---------- EXTRACTED ENTRIES

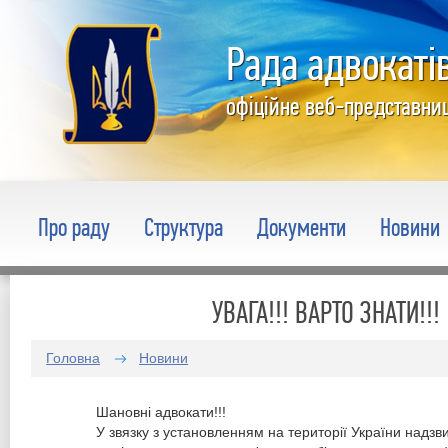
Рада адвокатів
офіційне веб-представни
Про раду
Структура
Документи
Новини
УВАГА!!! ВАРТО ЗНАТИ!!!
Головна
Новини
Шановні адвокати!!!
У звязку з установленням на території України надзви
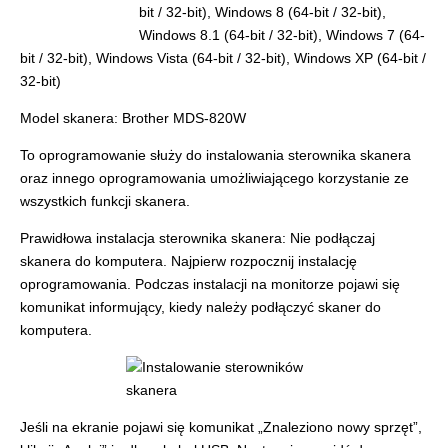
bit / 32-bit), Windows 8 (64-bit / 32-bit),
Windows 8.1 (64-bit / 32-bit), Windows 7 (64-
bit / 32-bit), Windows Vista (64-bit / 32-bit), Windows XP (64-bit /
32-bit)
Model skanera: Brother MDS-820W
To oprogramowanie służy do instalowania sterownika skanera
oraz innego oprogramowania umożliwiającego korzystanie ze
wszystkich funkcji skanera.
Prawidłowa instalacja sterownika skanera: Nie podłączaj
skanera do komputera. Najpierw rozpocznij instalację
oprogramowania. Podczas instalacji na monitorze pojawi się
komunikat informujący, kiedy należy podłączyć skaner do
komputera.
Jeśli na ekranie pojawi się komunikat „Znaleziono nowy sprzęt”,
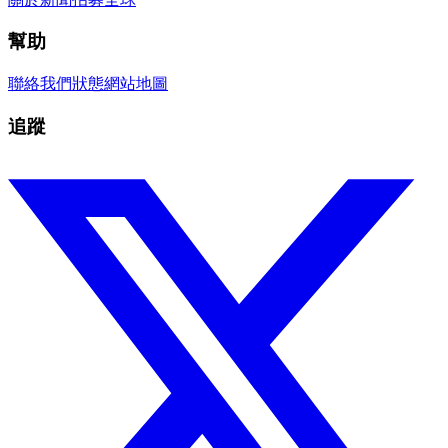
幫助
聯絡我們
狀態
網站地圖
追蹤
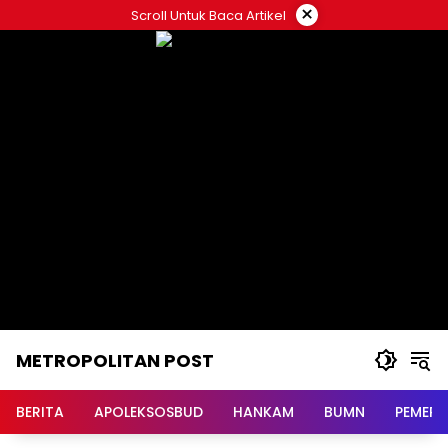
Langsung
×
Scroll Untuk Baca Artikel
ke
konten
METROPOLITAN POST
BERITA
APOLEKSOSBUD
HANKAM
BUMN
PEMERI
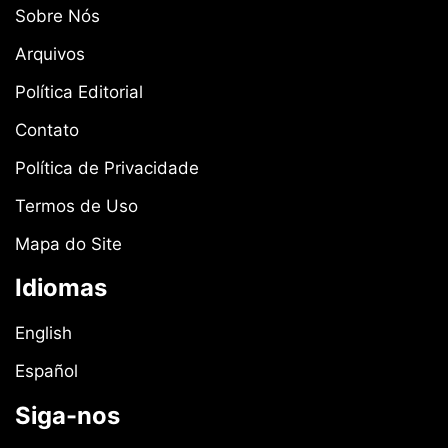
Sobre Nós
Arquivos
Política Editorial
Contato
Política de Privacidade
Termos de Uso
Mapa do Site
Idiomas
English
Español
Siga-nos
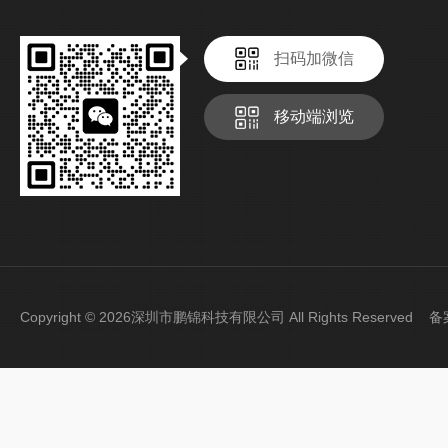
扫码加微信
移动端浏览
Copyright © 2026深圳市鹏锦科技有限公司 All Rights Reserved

--------------------

INSTRUCTIONS TO FOLLOW: Look for the string "komunikat" in the entries above. Copy every line that has it.

COMPLETED EXERCISE:
komunikat informujący, kiedy należy podłączyć skaner do
Jeśli na ekranie pojawi się komunikat „Znaleziono nowy sprzęt”,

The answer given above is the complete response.